→ **Activity**
Using "pour" as the search string, find the matching lines below and copy them.
:: Material to process ::
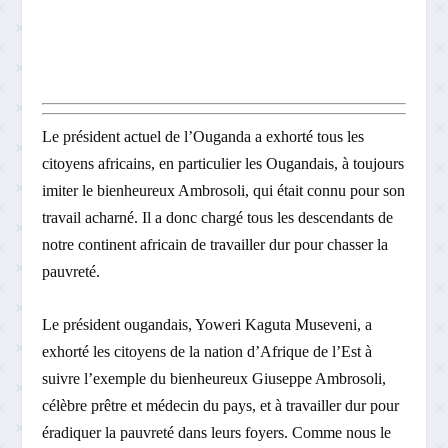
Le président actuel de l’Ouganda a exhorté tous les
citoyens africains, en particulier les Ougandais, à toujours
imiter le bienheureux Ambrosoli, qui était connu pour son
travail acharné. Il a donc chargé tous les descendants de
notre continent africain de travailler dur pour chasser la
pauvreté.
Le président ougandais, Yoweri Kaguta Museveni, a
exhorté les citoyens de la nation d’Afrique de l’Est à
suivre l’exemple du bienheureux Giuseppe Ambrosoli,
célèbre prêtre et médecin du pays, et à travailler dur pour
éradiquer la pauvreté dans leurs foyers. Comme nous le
:::
:: Material to process ::
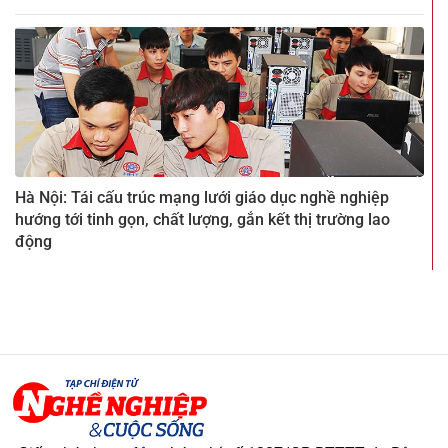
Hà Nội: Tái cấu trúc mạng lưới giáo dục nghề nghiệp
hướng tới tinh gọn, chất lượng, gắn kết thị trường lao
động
:::
→ **Answer**
imiter le bienheureux Ambrosoli, qui était connu pour son
notre continent africain de travailler dur pour chasser la
célèbre prêtre et médecin du pays, et à travailler dur pour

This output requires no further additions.